♡ 2. Biarkan Alsa menolak! ♡

8 3 0
                                    


Sebisa mungkin Alsa mengontrol diri untuk tidak gugup. Ditatap begitu lekat oleh beberapa orang asing-- dengan air wajah beragam-- sungguh menyiksa batinnya. Ia serasa sedang di interview pada tahap lanjutan saat melamar kerja, atau diinterogasi oleh pihak HRD karena telah melakukan kesalahan saat bertugas.

Berulang kali batin Alsa mengatakan ia harus memasang wajah tegas. Agar ketika mengutarakan keinginannya untuk kembali ke dunia asal, langsung dituruti.
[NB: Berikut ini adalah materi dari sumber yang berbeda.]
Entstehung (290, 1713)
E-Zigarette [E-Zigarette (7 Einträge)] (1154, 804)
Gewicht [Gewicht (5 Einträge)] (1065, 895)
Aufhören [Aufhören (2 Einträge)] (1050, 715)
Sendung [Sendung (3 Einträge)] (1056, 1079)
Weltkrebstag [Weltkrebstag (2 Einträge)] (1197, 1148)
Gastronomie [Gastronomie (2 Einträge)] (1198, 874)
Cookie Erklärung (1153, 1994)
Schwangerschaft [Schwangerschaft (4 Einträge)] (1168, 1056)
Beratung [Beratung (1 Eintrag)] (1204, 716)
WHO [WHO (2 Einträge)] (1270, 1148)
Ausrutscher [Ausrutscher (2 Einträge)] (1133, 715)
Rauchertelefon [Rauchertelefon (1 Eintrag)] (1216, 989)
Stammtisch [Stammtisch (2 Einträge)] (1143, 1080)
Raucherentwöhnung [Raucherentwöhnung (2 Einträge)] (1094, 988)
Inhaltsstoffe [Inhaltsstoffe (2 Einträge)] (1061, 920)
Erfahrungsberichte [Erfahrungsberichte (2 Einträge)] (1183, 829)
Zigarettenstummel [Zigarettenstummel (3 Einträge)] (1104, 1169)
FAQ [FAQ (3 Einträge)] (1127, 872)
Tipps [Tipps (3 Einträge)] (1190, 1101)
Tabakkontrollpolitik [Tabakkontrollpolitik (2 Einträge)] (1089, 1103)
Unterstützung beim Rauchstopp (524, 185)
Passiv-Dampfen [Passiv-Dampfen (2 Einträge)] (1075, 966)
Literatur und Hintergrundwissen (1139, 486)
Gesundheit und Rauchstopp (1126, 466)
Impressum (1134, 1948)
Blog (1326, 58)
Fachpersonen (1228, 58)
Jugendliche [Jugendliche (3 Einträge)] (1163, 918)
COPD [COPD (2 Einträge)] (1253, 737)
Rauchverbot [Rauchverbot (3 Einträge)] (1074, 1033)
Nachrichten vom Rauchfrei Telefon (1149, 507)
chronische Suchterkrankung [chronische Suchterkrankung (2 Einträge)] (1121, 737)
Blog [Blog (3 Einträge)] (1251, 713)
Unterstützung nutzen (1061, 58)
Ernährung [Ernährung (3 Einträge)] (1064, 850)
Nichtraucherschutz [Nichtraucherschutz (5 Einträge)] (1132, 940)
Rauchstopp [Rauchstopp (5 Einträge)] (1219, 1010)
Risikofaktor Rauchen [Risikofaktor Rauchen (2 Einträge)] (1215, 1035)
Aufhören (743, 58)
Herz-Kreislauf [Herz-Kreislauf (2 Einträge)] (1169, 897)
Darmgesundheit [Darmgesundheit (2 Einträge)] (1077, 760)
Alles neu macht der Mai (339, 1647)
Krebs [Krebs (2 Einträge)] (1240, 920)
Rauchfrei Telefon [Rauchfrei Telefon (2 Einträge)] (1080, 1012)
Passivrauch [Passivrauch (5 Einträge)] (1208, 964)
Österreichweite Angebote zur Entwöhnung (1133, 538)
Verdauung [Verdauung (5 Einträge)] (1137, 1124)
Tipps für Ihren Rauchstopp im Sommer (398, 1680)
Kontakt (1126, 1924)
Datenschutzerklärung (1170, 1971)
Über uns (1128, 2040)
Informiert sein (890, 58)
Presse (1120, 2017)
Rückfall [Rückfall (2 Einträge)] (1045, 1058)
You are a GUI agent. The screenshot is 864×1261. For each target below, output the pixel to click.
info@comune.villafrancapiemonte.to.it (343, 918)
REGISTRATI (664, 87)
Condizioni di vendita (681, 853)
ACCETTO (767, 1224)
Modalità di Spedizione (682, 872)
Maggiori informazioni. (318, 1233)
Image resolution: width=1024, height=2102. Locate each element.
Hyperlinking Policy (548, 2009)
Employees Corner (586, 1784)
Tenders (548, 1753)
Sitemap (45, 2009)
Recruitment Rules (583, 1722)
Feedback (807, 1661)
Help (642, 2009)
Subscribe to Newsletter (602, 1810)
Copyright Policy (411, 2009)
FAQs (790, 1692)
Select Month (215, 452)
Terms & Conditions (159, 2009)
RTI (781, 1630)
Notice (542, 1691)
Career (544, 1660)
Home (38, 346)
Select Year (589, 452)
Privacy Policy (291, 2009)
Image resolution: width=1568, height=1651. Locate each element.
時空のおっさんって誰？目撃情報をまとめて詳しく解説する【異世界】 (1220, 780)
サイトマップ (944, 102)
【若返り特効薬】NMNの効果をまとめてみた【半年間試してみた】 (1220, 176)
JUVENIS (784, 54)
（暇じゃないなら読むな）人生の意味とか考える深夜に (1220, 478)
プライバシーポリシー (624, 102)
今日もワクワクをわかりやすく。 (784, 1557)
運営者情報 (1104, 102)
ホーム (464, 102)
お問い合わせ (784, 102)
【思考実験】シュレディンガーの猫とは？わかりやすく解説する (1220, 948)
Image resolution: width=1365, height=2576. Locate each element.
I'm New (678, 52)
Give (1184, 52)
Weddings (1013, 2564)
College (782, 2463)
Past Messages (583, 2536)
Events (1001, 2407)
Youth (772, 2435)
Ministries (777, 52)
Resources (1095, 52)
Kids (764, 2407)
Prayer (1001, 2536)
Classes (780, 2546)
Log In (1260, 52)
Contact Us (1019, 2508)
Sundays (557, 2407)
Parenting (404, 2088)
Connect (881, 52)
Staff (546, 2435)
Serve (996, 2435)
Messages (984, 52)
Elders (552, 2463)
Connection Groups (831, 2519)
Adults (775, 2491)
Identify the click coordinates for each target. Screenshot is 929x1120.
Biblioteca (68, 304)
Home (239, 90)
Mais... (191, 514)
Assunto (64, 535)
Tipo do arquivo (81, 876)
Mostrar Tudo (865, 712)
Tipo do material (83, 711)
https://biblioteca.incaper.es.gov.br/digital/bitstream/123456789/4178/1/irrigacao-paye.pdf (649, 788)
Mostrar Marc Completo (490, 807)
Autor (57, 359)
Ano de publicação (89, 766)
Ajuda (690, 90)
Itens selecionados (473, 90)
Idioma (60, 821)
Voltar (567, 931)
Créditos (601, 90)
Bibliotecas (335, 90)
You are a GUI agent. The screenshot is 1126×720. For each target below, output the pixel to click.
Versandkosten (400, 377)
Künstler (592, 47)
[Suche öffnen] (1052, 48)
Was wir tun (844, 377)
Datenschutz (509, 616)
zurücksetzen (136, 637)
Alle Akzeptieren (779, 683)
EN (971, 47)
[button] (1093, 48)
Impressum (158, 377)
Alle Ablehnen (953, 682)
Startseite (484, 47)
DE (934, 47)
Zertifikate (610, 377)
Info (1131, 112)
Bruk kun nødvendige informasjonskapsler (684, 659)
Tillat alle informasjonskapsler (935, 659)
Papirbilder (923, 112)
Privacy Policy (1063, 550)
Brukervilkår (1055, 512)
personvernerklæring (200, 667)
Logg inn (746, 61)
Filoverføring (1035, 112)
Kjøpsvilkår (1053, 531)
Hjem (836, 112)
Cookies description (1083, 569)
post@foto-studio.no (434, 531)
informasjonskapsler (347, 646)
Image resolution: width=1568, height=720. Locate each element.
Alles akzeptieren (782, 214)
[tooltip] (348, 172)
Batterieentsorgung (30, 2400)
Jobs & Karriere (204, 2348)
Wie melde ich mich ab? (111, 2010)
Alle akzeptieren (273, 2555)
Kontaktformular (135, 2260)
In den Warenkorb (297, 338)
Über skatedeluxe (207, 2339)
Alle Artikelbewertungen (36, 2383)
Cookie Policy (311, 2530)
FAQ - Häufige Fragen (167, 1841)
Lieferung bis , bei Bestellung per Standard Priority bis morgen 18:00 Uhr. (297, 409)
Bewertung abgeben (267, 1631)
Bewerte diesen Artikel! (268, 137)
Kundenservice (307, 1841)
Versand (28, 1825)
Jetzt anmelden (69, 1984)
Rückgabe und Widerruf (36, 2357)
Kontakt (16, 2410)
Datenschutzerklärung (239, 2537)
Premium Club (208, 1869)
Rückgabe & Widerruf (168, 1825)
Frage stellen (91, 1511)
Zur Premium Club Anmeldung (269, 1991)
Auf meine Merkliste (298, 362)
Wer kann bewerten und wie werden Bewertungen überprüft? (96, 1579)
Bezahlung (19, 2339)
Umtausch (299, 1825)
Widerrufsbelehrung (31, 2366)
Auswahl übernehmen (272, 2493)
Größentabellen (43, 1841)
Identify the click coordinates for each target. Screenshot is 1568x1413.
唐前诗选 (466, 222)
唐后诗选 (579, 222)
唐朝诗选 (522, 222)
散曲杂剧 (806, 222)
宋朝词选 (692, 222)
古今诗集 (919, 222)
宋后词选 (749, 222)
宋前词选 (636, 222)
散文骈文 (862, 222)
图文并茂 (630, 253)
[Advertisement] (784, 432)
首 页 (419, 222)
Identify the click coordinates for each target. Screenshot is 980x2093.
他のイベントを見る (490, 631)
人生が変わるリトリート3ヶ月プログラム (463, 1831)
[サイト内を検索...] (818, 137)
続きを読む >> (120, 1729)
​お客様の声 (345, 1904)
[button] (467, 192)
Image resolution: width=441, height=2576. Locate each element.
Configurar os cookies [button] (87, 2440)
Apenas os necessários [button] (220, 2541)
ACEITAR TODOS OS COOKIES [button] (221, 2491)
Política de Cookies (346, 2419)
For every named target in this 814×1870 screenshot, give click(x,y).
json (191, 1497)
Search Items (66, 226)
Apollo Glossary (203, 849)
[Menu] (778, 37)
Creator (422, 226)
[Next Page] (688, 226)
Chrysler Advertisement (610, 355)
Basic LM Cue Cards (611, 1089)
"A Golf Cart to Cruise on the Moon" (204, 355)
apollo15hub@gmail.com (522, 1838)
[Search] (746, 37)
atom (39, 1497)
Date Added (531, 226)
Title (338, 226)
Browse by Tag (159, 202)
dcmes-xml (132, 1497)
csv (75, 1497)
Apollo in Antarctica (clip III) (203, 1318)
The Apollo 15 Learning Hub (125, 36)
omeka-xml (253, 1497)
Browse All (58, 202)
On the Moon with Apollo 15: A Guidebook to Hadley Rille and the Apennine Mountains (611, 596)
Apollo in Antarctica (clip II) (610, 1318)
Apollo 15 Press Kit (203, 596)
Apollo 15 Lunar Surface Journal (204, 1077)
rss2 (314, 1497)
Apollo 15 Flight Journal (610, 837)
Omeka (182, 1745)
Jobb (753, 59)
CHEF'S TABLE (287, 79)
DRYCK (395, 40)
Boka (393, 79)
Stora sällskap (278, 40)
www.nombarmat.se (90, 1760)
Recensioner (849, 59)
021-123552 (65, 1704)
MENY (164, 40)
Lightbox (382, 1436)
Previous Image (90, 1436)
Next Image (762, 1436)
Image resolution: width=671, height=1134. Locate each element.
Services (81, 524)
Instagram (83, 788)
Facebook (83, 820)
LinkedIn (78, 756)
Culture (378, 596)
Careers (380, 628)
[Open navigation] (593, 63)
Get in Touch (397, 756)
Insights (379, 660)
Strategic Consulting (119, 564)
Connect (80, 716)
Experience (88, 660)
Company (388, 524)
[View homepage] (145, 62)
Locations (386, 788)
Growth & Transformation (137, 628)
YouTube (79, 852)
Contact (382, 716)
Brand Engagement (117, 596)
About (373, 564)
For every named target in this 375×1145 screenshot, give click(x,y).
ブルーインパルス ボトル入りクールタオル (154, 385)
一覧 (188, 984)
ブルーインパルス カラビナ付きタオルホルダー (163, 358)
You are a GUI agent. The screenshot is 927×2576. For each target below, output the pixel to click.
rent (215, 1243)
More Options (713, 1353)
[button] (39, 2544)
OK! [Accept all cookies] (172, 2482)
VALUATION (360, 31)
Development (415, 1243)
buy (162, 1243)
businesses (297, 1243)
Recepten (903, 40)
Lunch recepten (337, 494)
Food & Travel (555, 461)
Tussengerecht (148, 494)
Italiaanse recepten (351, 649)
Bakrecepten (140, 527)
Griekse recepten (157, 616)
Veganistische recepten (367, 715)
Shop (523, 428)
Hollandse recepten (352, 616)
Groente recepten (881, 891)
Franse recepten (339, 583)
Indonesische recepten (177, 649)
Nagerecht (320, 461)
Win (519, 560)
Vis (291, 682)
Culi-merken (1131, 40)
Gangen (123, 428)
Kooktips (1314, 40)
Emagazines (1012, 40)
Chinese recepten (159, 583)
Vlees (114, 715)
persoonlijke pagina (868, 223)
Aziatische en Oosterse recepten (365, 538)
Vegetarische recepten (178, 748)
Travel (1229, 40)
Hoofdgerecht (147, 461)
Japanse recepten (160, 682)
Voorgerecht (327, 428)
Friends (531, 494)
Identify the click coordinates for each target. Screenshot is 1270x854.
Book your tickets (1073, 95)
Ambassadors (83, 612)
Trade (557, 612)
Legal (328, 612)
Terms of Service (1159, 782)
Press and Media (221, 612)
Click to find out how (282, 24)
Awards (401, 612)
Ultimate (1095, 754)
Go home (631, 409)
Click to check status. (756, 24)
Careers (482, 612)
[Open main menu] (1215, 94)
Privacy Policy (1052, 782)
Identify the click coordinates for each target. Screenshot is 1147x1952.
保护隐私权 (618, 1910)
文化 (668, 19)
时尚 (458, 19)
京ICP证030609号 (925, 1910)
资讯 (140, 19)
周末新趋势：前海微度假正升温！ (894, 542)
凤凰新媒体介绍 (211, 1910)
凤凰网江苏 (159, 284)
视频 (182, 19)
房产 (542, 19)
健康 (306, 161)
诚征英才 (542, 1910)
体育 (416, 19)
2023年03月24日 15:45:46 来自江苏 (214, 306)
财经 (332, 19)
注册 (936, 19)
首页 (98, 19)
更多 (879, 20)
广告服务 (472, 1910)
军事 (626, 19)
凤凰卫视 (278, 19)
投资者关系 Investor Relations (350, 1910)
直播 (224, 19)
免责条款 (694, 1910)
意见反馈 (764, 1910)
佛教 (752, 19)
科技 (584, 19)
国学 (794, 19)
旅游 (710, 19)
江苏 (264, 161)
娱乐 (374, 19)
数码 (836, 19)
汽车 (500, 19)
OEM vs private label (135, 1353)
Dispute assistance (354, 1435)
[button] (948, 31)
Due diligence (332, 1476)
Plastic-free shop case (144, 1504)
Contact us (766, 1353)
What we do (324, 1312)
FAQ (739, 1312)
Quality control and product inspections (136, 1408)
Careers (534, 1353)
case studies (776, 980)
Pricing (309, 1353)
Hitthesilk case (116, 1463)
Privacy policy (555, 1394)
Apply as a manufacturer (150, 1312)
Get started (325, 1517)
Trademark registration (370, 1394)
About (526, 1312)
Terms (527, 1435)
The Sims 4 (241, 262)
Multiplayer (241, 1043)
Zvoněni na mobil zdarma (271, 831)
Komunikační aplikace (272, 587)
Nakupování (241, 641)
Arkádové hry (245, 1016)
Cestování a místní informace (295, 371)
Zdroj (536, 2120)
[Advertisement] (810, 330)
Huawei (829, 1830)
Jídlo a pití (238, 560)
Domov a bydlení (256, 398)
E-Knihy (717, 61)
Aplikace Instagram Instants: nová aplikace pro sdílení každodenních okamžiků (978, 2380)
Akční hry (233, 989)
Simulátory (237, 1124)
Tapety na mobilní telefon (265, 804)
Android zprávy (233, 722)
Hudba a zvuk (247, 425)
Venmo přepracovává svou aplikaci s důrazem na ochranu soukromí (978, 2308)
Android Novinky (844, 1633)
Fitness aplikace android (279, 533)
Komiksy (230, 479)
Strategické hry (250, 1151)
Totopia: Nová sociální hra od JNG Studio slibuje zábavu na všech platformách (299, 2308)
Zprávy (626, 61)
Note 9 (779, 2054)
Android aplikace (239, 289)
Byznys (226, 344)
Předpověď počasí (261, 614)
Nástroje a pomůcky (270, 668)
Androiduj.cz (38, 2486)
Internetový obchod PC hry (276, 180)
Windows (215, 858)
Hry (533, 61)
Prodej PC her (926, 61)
Namun, ketika mata cokelat terang miliknya bertemu pandang dengan mata merah darah milik seorang pemuda berambut cepak, nyali si gadis langsung ciut. Kembali ia menunduk dan menatap kepalan tangan yang mulai gemetar.

"Ciel, kau membuat dia takut," ucap Zen yang duduk di samping Alsa. Menyadari kegelisahan si gadis.

Tidak. Itu bukannya membantu Alsa. Malah membuat image bahwa ia lemah. Argh! Bagaimana ini? Kenapa si gadis gampang sekali gugup hanya karena ditatap begitu.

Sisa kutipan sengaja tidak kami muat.